The interviews usually involve simple questions.
What’s your major?
Where are you from?
Do you have any siblings?
That’s the question that bothered Jess.
“I hate getting that question, because yes, I have a brother, but answering that question is so terrible for me,” Jess says. “Doing it a few months after my brother passed away, in this superficial setting that is recruitment was terrible.”
Jess’ parents met through Greek life, so she had always wanted to join a sorority. As the second semester started and her list began to narrow, the interviews became less superficial. They offered her a turning point.
She explained how she wanted to commit her time to something. In high school, she played softball and volleyball. Her schedule was packed, and she needed something similar to take her mind off her brother.
She had never heard of Little 500, an annual bike race at IU. Most sororities at Indiana have a team in the race, and people suggested that she join a team after recruitment.
She immediately began training, cycling at the gym in her free time before choosing a house. She ended up in Alpha Xi Delta, which had only one rider returning from last year’s race.
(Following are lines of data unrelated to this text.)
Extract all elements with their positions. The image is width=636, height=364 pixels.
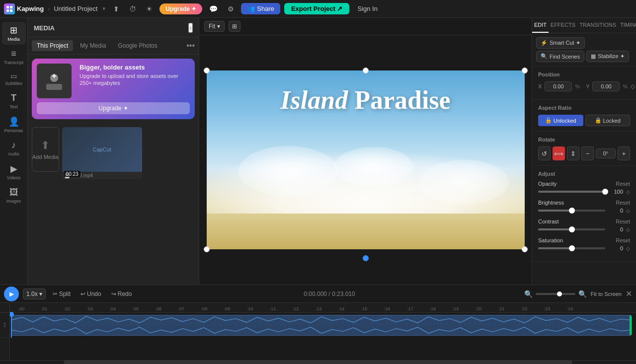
media-tabs-more[interactable]: ••• bbox=[186, 41, 195, 50]
sidebar-item-personas[interactable]: 👤 Personas bbox=[2, 113, 26, 136]
sidebar-item-videos[interactable]: ▶ Videos bbox=[2, 160, 26, 183]
app-logo[interactable]: Kapwing bbox=[4, 3, 44, 14]
video-clip[interactable] bbox=[11, 315, 632, 336]
video-canvas[interactable]: Island Paradise bbox=[207, 71, 525, 249]
contrast-keyframe[interactable]: ◇ bbox=[626, 227, 630, 232]
handle-bottom-left[interactable] bbox=[204, 246, 210, 252]
scrollbar-thumb[interactable] bbox=[64, 361, 572, 364]
aspect-ratio-buttons: 🔓 Unlocked 🔒 Locked bbox=[538, 115, 630, 126]
sidebar-item-media[interactable]: ⊞ Media bbox=[2, 22, 26, 45]
brightness-slider[interactable] bbox=[538, 210, 605, 212]
y-label: Y bbox=[586, 83, 589, 89]
media-thumb-0: CapCut bbox=[62, 127, 142, 172]
rotate-handle[interactable] bbox=[363, 255, 369, 261]
brightness-keyframe[interactable]: ◇ bbox=[626, 208, 630, 214]
lock-icon: 🔒 bbox=[595, 117, 602, 124]
rotate-input[interactable] bbox=[596, 148, 616, 158]
timeline-tracks: :00 :01 :02 :03 :04 :05 :06 :07 :08 :09 … bbox=[10, 303, 636, 360]
speed-selector[interactable]: 1.0x ▾ bbox=[23, 289, 46, 299]
sidebar-item-audio[interactable]: ♪ Audio bbox=[2, 137, 26, 159]
saturation-slider[interactable] bbox=[538, 247, 605, 249]
handle-top-center[interactable] bbox=[363, 68, 369, 73]
upgrade-card-btn[interactable]: Upgrade ✦ bbox=[37, 102, 190, 114]
upgrade-button[interactable]: Upgrade ✦ bbox=[159, 3, 202, 14]
handle-bottom-right[interactable] bbox=[522, 246, 528, 252]
add-media-btn[interactable]: ⬆ Add Media bbox=[32, 127, 59, 172]
svg-rect-2 bbox=[6, 9, 9, 12]
opacity-value: 100 bbox=[608, 189, 623, 195]
stabilize-icon: ▦ bbox=[591, 53, 596, 60]
sidebar-item-text[interactable]: T Text bbox=[2, 90, 26, 112]
opacity-keyframe[interactable]: ◇ bbox=[626, 189, 630, 195]
x-input[interactable] bbox=[545, 81, 572, 91]
signin-button[interactable]: Sign In bbox=[353, 3, 381, 14]
contrast-slider[interactable] bbox=[538, 228, 605, 230]
tab-google-photos[interactable]: Google Photos bbox=[113, 40, 162, 51]
zoom-in-btn[interactable]: 🔍 bbox=[578, 290, 587, 298]
opacity-slider[interactable] bbox=[538, 191, 605, 193]
rotate-plus-btn[interactable]: + bbox=[618, 146, 630, 160]
fit-to-screen-btn[interactable]: Fit to Screen bbox=[591, 291, 622, 297]
tab-edit[interactable]: EDIT bbox=[532, 18, 549, 33]
rotate-flip-v-btn[interactable]: ⇕ bbox=[567, 146, 579, 160]
project-dropdown-icon[interactable]: ▼ bbox=[101, 6, 106, 11]
play-button[interactable]: ▶ bbox=[4, 287, 19, 301]
sidebar-item-transcript[interactable]: ≡ Transcript bbox=[2, 46, 26, 68]
handle-top-left[interactable] bbox=[204, 68, 210, 73]
theme-btn[interactable]: ☀ bbox=[143, 3, 156, 15]
tab-effects[interactable]: EFFECTS bbox=[549, 18, 577, 33]
redo-btn[interactable]: ↪ Redo bbox=[108, 289, 135, 299]
rotate-ccw-btn[interactable]: ↺ bbox=[538, 146, 551, 160]
y-input[interactable] bbox=[592, 81, 620, 91]
saturation-keyframe[interactable]: ◇ bbox=[626, 246, 630, 251]
sidebar-item-images[interactable]: 🖼 Images bbox=[2, 184, 26, 207]
notifications-btn[interactable]: 💬 bbox=[206, 3, 221, 15]
zoom-thumb[interactable] bbox=[557, 291, 562, 296]
copy-canvas-btn[interactable]: ⊞ bbox=[229, 21, 240, 32]
text-icon: T bbox=[11, 93, 16, 103]
zoom-out-btn[interactable]: 🔍 bbox=[524, 290, 533, 298]
tab-transitions[interactable]: TRANSITIONS bbox=[577, 18, 618, 33]
smart-cut-btn[interactable]: ⚡ Smart Cut ✦ bbox=[536, 37, 585, 49]
tab-this-project[interactable]: This Project bbox=[32, 40, 73, 51]
contrast-reset[interactable]: Reset bbox=[616, 218, 630, 224]
link-icon[interactable]: ◇ bbox=[631, 83, 635, 90]
tab-my-media[interactable]: My Media bbox=[75, 40, 111, 51]
handle-top-right[interactable] bbox=[522, 68, 528, 73]
timeline-scrollbar[interactable] bbox=[0, 360, 636, 364]
sidebar-label-media: Media bbox=[7, 37, 20, 42]
canvas-toolbar: Fit ▾ ⊞ bbox=[199, 18, 532, 35]
empty-track-area bbox=[10, 338, 636, 360]
stabilize-btn[interactable]: ▦ Stabilize ✦ bbox=[586, 51, 629, 62]
rotate-flip-h-btn[interactable]: ⟺ bbox=[553, 146, 565, 160]
media-duration-0: 00:23 bbox=[64, 171, 80, 177]
locked-btn[interactable]: 🔒 Locked bbox=[585, 115, 631, 126]
history-btn[interactable]: ⏱ bbox=[126, 3, 139, 15]
media-panel-title: MEDIA bbox=[34, 24, 55, 32]
rotate-minus-btn[interactable]: − bbox=[581, 146, 594, 160]
saturation-reset[interactable]: Reset bbox=[616, 237, 630, 243]
split-btn[interactable]: ✂ Split bbox=[50, 289, 74, 299]
export-button[interactable]: Export Project ↗ bbox=[284, 3, 349, 14]
project-name[interactable]: Untitled Project bbox=[54, 5, 97, 12]
collapse-panel-btn[interactable]: ‹ bbox=[188, 23, 193, 33]
sidebar-item-subtitles[interactable]: ▭ Subtitles bbox=[2, 69, 26, 89]
undo-btn[interactable]: ↩ Undo bbox=[78, 289, 104, 299]
opacity-reset[interactable]: Reset bbox=[616, 181, 630, 187]
tab-timing[interactable]: TIMING bbox=[618, 18, 636, 33]
settings-btn[interactable]: ⚙ bbox=[225, 3, 237, 15]
share-button[interactable]: 👥 Share bbox=[241, 3, 280, 14]
upgrade-card-desc: Upgrade to upload and store assets over … bbox=[80, 73, 190, 87]
contrast-row: Contrast Reset 0 ◇ bbox=[538, 218, 630, 232]
undo-icon: ↩ bbox=[80, 291, 85, 297]
position-title: Position bbox=[538, 72, 630, 77]
fit-dropdown-btn[interactable]: Fit ▾ bbox=[204, 21, 225, 32]
adjust-title: Adjust bbox=[538, 171, 630, 177]
share-icon-btn[interactable]: ⬆ bbox=[110, 3, 122, 15]
media-item-0[interactable]: CapCut 00:23 📄 0609.mp4 bbox=[62, 127, 142, 179]
zoom-slider[interactable] bbox=[536, 293, 575, 295]
timeline-close-btn[interactable]: ✕ bbox=[626, 289, 632, 298]
unlocked-btn[interactable]: 🔓 Unlocked bbox=[538, 115, 583, 126]
brightness-reset[interactable]: Reset bbox=[616, 200, 630, 206]
find-scenes-btn[interactable]: 🔍 Find Scenes bbox=[536, 51, 584, 62]
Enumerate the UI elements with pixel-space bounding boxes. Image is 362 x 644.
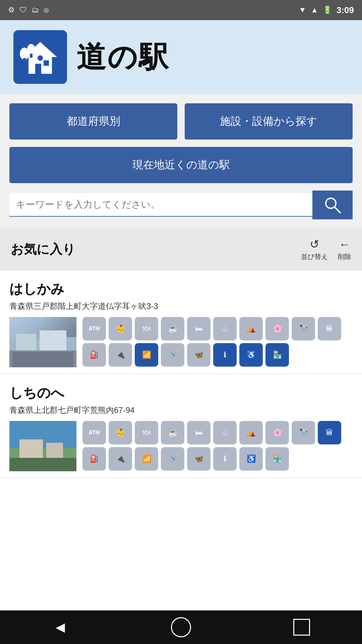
icon-flower-2: 🌸 <box>265 421 289 444</box>
icon-coffee-1: ☕ <box>161 317 184 340</box>
station-icons-2: ATM 👶 🍽 ☕ 🛏 ♨ ⛺ 🌸 🔭 🏛 ⛽ 🔌 📶 🚿 🦋 <box>82 421 353 471</box>
station-icons-row2-1: ⛽ 🔌 📶 🚿 🦋 ℹ ♿ 🏪 <box>82 343 353 367</box>
svg-rect-5 <box>23 58 26 62</box>
delete-icon: ← <box>339 238 350 251</box>
favorites-actions: ↺ 並び替え ← 削除 <box>301 237 351 261</box>
shield-icon: 🛡 <box>19 6 27 14</box>
station-item-shichinohei[interactable]: しちのへ 青森県上北郡七戸町字荒熊内67-94 ATM 👶 <box>0 374 362 478</box>
icon-museum-1: 🏛 <box>318 317 341 340</box>
recent-button[interactable] <box>288 614 315 641</box>
search-input-wrapper <box>9 193 312 217</box>
icon-shop-1: 🏪 <box>265 343 289 367</box>
station-icons-row1-2: ATM 👶 🍽 ☕ 🛏 ♨ ⛺ 🌸 🔭 🏛 <box>82 421 353 444</box>
svg-rect-2 <box>35 64 41 74</box>
icon-museum-2: 🏛 <box>318 421 341 444</box>
status-bar-right: ▼ ▲ 🔋 3:09 <box>299 5 354 15</box>
search-section <box>0 191 362 229</box>
favorites-title: お気に入り <box>11 241 75 258</box>
sort-icon: ↺ <box>310 237 319 251</box>
search-icon <box>323 196 342 214</box>
icon-flower-1: 🌸 <box>265 317 289 340</box>
bottom-nav: ◀ <box>0 610 362 644</box>
settings-icon: ⚙ <box>8 6 15 14</box>
button-row-1: 都道府県別 施設・設備から探す <box>9 103 353 140</box>
icon-atm-1: ATM <box>82 317 106 340</box>
station-content-1: ATM 👶 🍽 ☕ 🛏 ♨ ⛺ 🌸 🔭 🏛 ⛽ 🔌 📶 🚿 🦋 <box>9 317 353 367</box>
cellular-icon: ▲ <box>311 6 318 14</box>
button-section: 都道府県別 施設・設備から探す 現在地近くの道の駅 <box>0 94 362 191</box>
icon-camping-2: ⛺ <box>239 421 263 444</box>
icon-bed-2: 🛏 <box>187 421 210 444</box>
svg-rect-15 <box>13 352 73 367</box>
icon-wifi-1: 📶 <box>135 343 158 367</box>
search-button[interactable] <box>312 191 353 219</box>
station-image-1 <box>9 317 76 367</box>
icon-hotspring-2: ♨ <box>213 421 237 444</box>
icon-telescope-2: 🔭 <box>292 421 315 444</box>
app-title: 道の駅 <box>76 37 170 77</box>
icon-atm-2: ATM <box>82 421 106 444</box>
sort-button[interactable]: ↺ 並び替え <box>301 237 328 261</box>
favorites-header: お気に入り ↺ 並び替え ← 削除 <box>0 229 362 270</box>
icon-baby-1: 👶 <box>109 317 132 340</box>
wifi-icon: ▼ <box>299 6 306 14</box>
prefecture-button[interactable]: 都道府県別 <box>9 103 177 140</box>
icon-shop-2: 🏪 <box>265 447 289 471</box>
svg-point-8 <box>38 55 43 61</box>
sim-icon: 🗂 <box>32 6 39 14</box>
station-icons-row2-2: ⛽ 🔌 📶 🚿 🦋 ℹ ♿ 🏪 <box>82 447 353 471</box>
facility-button[interactable]: 施設・設備から探す <box>185 103 353 140</box>
icon-camping-1: ⛺ <box>239 317 263 340</box>
station-name-1: はしかみ <box>9 280 353 298</box>
station-item-hashikami[interactable]: はしかみ 青森県三戸郡階上町大字道仏字耳ヶ吠3-3 ATM <box>0 270 362 374</box>
icon-info-1: ℹ <box>213 343 237 367</box>
nearby-button[interactable]: 現在地近くの道の駅 <box>9 147 353 183</box>
station-icons-row1-1: ATM 👶 🍽 ☕ 🛏 ♨ ⛺ 🌸 🔭 🏛 <box>82 317 353 340</box>
icon-food-1: 🍽 <box>135 317 158 340</box>
station-image-placeholder-2 <box>9 421 76 471</box>
icon-ev-2: 🔌 <box>109 447 132 471</box>
header: 道の駅 <box>0 20 362 94</box>
sort-label: 並び替え <box>301 252 328 261</box>
icon-wifi-2: 📶 <box>135 447 158 471</box>
icon-shower-1: 🚿 <box>161 343 184 367</box>
svg-rect-7 <box>30 54 33 58</box>
icon-gas-1: ⛽ <box>82 343 106 367</box>
icon-event-1: 🦋 <box>187 343 210 367</box>
station-address-1: 青森県三戸郡階上町大字道仏字耳ヶ吠3-3 <box>9 301 353 312</box>
svg-line-10 <box>335 207 340 213</box>
home-circle <box>171 617 191 637</box>
icon-bed-1: 🛏 <box>187 317 210 340</box>
icon-hotspring-1: ♨ <box>213 317 237 340</box>
icon-accessible-1: ♿ <box>239 343 263 367</box>
svg-rect-3 <box>44 60 49 66</box>
delete-label: 削除 <box>338 252 351 261</box>
app-logo <box>13 30 67 84</box>
station-content-2: ATM 👶 🍽 ☕ 🛏 ♨ ⛺ 🌸 🔭 🏛 ⛽ 🔌 📶 🚿 🦋 <box>9 421 353 471</box>
station-image-placeholder-1 <box>9 317 76 367</box>
station-list: はしかみ 青森県三戸郡階上町大字道仏字耳ヶ吠3-3 ATM <box>0 270 362 610</box>
icon-event-2: 🦋 <box>187 447 210 471</box>
station-address-2: 青森県上北郡七戸町字荒熊内67-94 <box>9 405 353 416</box>
search-input[interactable] <box>16 199 306 210</box>
icon-ev-1: 🔌 <box>109 343 132 367</box>
back-button[interactable]: ◀ <box>47 614 74 641</box>
status-bar: ⚙ 🛡 🗂 ◎ ▼ ▲ 🔋 3:09 <box>0 0 362 20</box>
svg-point-6 <box>27 44 35 55</box>
logo-svg <box>18 35 62 79</box>
icon-gas-2: ⛽ <box>82 447 106 471</box>
icon-food-2: 🍽 <box>135 421 158 444</box>
home-button[interactable] <box>168 614 194 641</box>
signal-icon: ◎ <box>44 6 49 14</box>
icon-coffee-2: ☕ <box>161 421 184 444</box>
station-icons-1: ATM 👶 🍽 ☕ 🛏 ♨ ⛺ 🌸 🔭 🏛 ⛽ 🔌 📶 🚿 🦋 <box>82 317 353 367</box>
svg-rect-20 <box>9 458 76 471</box>
station-image-2 <box>9 421 76 471</box>
status-bar-left: ⚙ 🛡 🗂 ◎ <box>8 6 49 14</box>
icon-accessible-2: ♿ <box>239 447 263 471</box>
icon-shower-2: 🚿 <box>161 447 184 471</box>
station-name-2: しちのへ <box>9 384 353 402</box>
clock: 3:09 <box>337 5 354 15</box>
delete-button[interactable]: ← 削除 <box>338 238 351 261</box>
icon-telescope-1: 🔭 <box>292 317 315 340</box>
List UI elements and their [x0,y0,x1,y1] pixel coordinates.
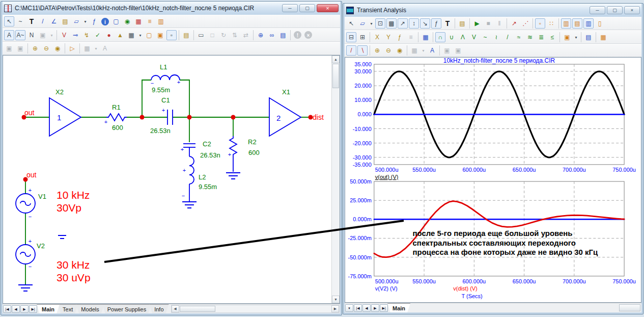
find-node-tool-icon[interactable]: N [26,30,37,40]
r2-ref-label[interactable]: R2 [248,138,257,146]
zoom-in-tool-icon[interactable]: ⊕ [372,45,382,56]
restore-button[interactable]: ▢ [607,6,623,14]
menu-tool-icon[interactable]: ≡ [406,32,416,42]
inductor-l2[interactable] [189,156,194,202]
zoom-mode-tool-icon[interactable]: ⊡ [375,18,385,29]
cursor-mode-tool-icon[interactable]: / [346,45,356,56]
slope-tool-icon[interactable]: / [502,32,513,42]
zoom-out-tool-icon[interactable]: ⊖ [41,43,51,54]
run-button[interactable]: ▶ [472,18,482,29]
help-doc-tool-icon[interactable]: ▢ [111,16,121,27]
stop-button[interactable]: ■ [483,18,493,29]
copy-tool-icon[interactable]: ▱ [357,18,368,29]
clone-dropdown[interactable]: ▾ [49,30,54,40]
one-panel-tool-icon[interactable]: ⊟ [346,32,356,42]
shape-dropdown[interactable]: ▾ [82,16,88,27]
data-points-tool-icon[interactable]: ▫ [535,18,545,29]
font-tool-icon[interactable]: A [427,45,437,56]
graph-image-tool-icon[interactable]: ▩ [386,18,397,29]
net-dist-label[interactable]: dist [313,113,324,121]
find-wave-tool-icon[interactable]: A~ [15,30,25,40]
tab-main[interactable]: Main [387,303,410,312]
shape-tool-icon[interactable]: ▱ [71,16,81,27]
capacitor-c1[interactable] [167,110,173,125]
scroll-left-icon[interactable]: ◀ [172,305,179,312]
new-page-tool-icon[interactable]: ▢ [144,30,154,40]
last-page-button[interactable]: ▶| [29,305,37,313]
x2-ref-label[interactable]: X2 [55,88,64,96]
resistor-r1[interactable] [106,114,127,121]
last-page-button[interactable]: ▶| [380,304,388,312]
page-flip-tool-icon[interactable]: ▷ [67,43,77,54]
flip-horizontal-tool-icon[interactable]: ⇄ [241,30,251,40]
v1-ref-label[interactable]: V1 [38,193,46,200]
search-fx-tool-icon[interactable]: ƒ [395,32,405,42]
clipboard-dropdown[interactable]: ▾ [573,32,579,42]
search-x-tool-icon[interactable]: X [372,32,382,42]
probe-tool-icon[interactable]: ● [104,30,114,40]
properties-tool-icon[interactable]: ▤ [457,18,467,29]
bus-tool-icon[interactable]: ▤ [60,16,70,27]
schematic-hscrollbar[interactable]: ◀ ▶ [171,305,340,313]
font-tool-icon[interactable]: A [100,43,110,54]
edit-limits-tool-icon[interactable]: ▦ [421,32,431,42]
find-text-tool-icon[interactable]: A [4,30,14,40]
notebook-tool-icon[interactable]: ▤ [278,30,288,40]
stack-tool-icon[interactable]: ≣ [536,32,546,42]
envelope-tool-icon[interactable]: ≈ [514,32,524,42]
inductor-l1[interactable] [151,75,180,80]
line-tool-icon[interactable]: / [38,16,48,27]
peak-tool-icon[interactable]: ∩ [435,32,445,42]
l2-value-label[interactable]: 9.55m [199,183,217,191]
tab-power-supplies[interactable]: Power Supplies [102,304,151,313]
scroll-down-icon[interactable]: ▼ [332,296,340,303]
polyline-tool-icon[interactable]: ∠ [49,16,59,27]
to-wire-tool-icon[interactable]: ⊸ [70,30,80,40]
scale-mode-tool-icon[interactable]: ↗ [398,18,408,29]
grid-tool-icon[interactable]: ▦ [126,30,136,40]
layout-vertical-button[interactable]: ▥ [561,18,571,29]
macro-tool-icon[interactable]: ƒ [89,16,99,27]
abort-tool-icon[interactable]: × [304,31,312,39]
r1-ref-label[interactable]: R1 [112,103,121,111]
low-tool-icon[interactable]: V [469,32,479,42]
r2-value-label[interactable]: 600 [248,149,260,156]
hscroll-thumb[interactable] [180,306,215,312]
report-tool-icon[interactable]: ▤ [583,32,594,42]
cycle-tool-icon[interactable]: ≀ [491,32,501,42]
legend-v-V2-V-[interactable]: v(V2) (V) [375,285,398,292]
select-tool-icon[interactable]: ↖ [346,18,356,29]
legend-v-out-V-[interactable]: v(out) (V) [375,174,399,180]
tab-info[interactable]: Info [149,304,169,313]
high-tool-icon[interactable]: Λ [458,32,468,42]
scale-horizontal-tool-icon[interactable]: ↘ [420,18,430,29]
grid-size-tool-icon[interactable]: ▦ [82,43,92,54]
scale-vertical-tool-icon[interactable]: ↕ [409,18,419,29]
flow-mode-tool-icon[interactable]: ▫ [166,30,177,40]
schematic-titlebar[interactable]: C:\MC11\DATA\Petrov\Tests\10kHz-notch-fi… [3,2,340,15]
restore-button[interactable]: ▢ [299,4,315,12]
clone-tool-icon[interactable]: ▣ [38,30,48,40]
capacitor-c2[interactable] [183,144,195,156]
close-button[interactable]: × [624,6,640,14]
text-mode-tool-icon[interactable]: T [442,18,453,29]
opamp-x2[interactable] [49,98,81,136]
grid-size-dropdown[interactable]: ▾ [93,43,99,54]
grid-select-tool-icon[interactable]: ▦ [409,45,419,56]
find-part-tool-icon[interactable]: ⊕ [256,30,266,40]
text-tool-icon[interactable]: T [26,16,37,27]
schematic-vscrollbar[interactable]: ▲ ▼ [331,56,340,303]
vscroll-track[interactable] [332,89,340,296]
prev-page-button[interactable]: ◀ [12,305,20,313]
copy-dropdown[interactable]: ▾ [369,18,374,29]
layout-overlay-button[interactable]: ▥ [583,18,594,29]
first-page-button[interactable]: |◀ [3,305,11,313]
page-tool-icon[interactable]: ▣ [155,30,165,40]
rotate-tool-icon[interactable]: ↻ [218,30,229,40]
tab-models[interactable]: Models [76,304,104,313]
search-y-tool-icon[interactable]: Y [383,32,394,42]
flip-vertical-tool-icon[interactable]: ⇅ [230,30,240,40]
next-page-button[interactable]: ▶ [20,305,29,313]
grid-select-dropdown[interactable]: ▾ [421,45,426,56]
zoom-100-tool-icon[interactable]: ◉ [52,43,63,54]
Senior captain Ellen Potocsnak spoke to Jess’ pledge class early in 2018, encouraging the freshmen to join the team. Jess approached her immediately after the meeting to discuss what the next steps were.
Eight members from Jess’ pledge class showed interest, but Jess was one of three to join Potocsnak as a starter for the race in April.
The race and qualifications are the popular events on campus, but there is a yearlong preparation.
“She understood that it took training away from the spotlight, away from what most people knew,” Potocsnak said. “She understood the work that had to be put into the race right away.”
As much as racing played to Jess’ competitive side, it gave her a sense of belonging. She was part of a community that welcomed her instantly and she wouldn’t have had that without the sport she once knew nothing about.
The team finished 14th in 2018. In Jess’ sophomore year, it finished 8th. This year they hoped to finish in the top five.
“It’s my favorite thing that I’ve ever done,” she said. “It’s cool to see how it’s evolved from something that I just needed for my own personal reasons to something that has truly become part of me.”
***
On March 15, the Little 500 was canceled for the first time in its 70-year history due to the coronavirus pandemic.
The announcement came during spring break. Jess and her teammates were still in Bloomington preparing for the race.
Jess’ teammate and roommate, Karlyn Garrison, noticed the days when Jess would be quiet — like the two-year anniversary of Matt’s passing. Garrison saw a glimpse of that after the cancellation. But Jess didn’t allow her emotions to get in the way of what truly meant most to her.
Many of the racers got together after the announcement and had a celebration of their own. Jess wasn’t commemorating a podium finish, but she wasn’t going to let her escapebe the reason for more despair.
Even on the tough days, her teammates considered her the hardest worker and biggest motivator. She was no longer suffocating herself with the emotions, instead she learned how to balance them while finding something she’s passionate about.
Cycling to her isn’t about the awards. It’s about the bond she created with her teammates and those in her sorority. It’s about the part of her she found when she was recovering from her lowest point.
When she woke up on April 24, Jess was in her childhood home with her parents, hours away from Bill Armstrong Stadium on what should have been the day of the Women’s Little 500 race.
That morning felt off, but she woke up far above her lowest point.